Doch wenn es eine langfristige Lösung für unsere Sorgen gibt, dann beruht diese auf einer tiefen psychischen Umorientierung... Gelingt es uns in dieser Zeit des Chaos, uns für Mitgefühl statt für Aggression zu entscheiden, dann werden wir unsere Verbindung zur Natur und zueinander wieder herstellen können.

Ich glaube, dass der Schmerz und die Verwirrung in der Welt heute so intensiv und unausweichlich sind, dass uns nichts anderes übrig bleibt, als sie zur Kenntnis zu nehmen. Vielleicht bedeutet dies, dass sich dann, wenn wir endlich die Nase voll davon haben, uns selbst, andere und den Planeten zu misshandeln, aus purer Erschöpfung eine Lücke auftun wird, in der wir zur Besinnung kommen und kollektiv einen natürlicheren Zustand wiederentdecken. Nur indem wir der Verwirrung ins Gesicht sehen - indem wir sie untersuchen und ihre Realität anerkennen - wird unsere Spezies einen Weg nach vorne finden.

Der Punkt, an dem wir ein Problem ganz und gar begreifen, ist der Moment, an dem eine Lösung aufscheint...

Zitiert mit Genehmigung des Verlags aus :
Sakyong Mipham, Das Shambhala Prinzip - Der verborgene Schatz der Menschheit, ISBN: 978-0-7704-3745-9
© 2014 Windpferd Verlagsgesellschaft mbH, Aitrang
https://www.windpferd.de/

5 comments

Elbertinum said:

Sehr gut gesehen und es zeigt tatsächlich eine Lösung auf - danke
2 years ago ( translate )

Tanja - Loughcrew said:

Eigentlich sind wir alle gefallene Engel und unser Dasein hier wird uns mit Sicherheit nicht dorthin zurück führen…Danke für diese Zeilen…mir wird immer mehr bewusst, dass wir so einfach nicht überlebensfähig sind…frohe und gesegnete Ostern Dir, Franz!
2 years ago ( translate )

Taormina said:

Wurde das von Sakyong Mipham (Ösel Mukpo) geschrieben bevor oder nachdem er
wegen Sexuellen Fehlverhaltens an seinen Schülerinnen über Jahre hinweg beschuldigt wurde?
2 years ago ( translate )

FarbFormFreude replied to Taormina:

das hat er bevor geschrieben.
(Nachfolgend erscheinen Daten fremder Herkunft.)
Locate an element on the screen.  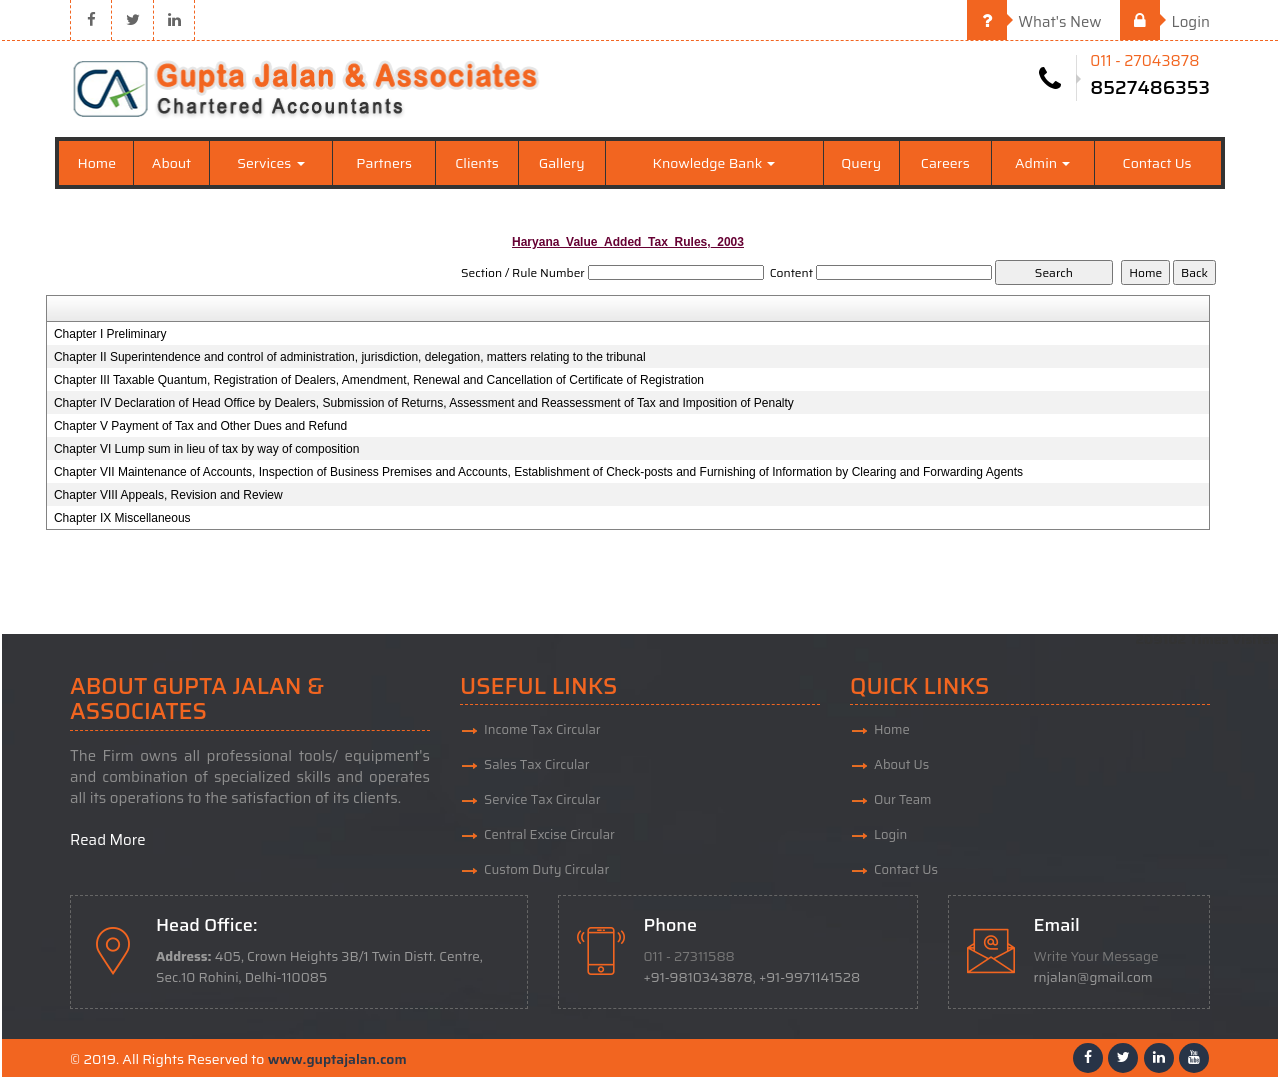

Und danach wollte ich jahrelang nichts mehr von ihm wissen. Aber das hier zitierte finde ich trotzdem gut, auch wenn sich der Autor als Arschloch benommen hat.
2 years ago ( translate )

Taormina replied to :

Ja, so kann man ihn wohl bezeichnen, doch wie du sagst die Worte treffen zu.
Jede Spezies hat sich wohl an ihre Umgebung angepasst und sogar zu Zeiten
der Dinosaurier, als das Leben auf diesem Planeten vielleicht auf dem höchsten Level
war, war mit einem Knall alles vorbei.

Es gibt nur zwei Tage in deinem Leben an denen du nichts ändern kannst.
Der eine ist gestern und der andere ist morgen. Heute.... findet das Leben statt.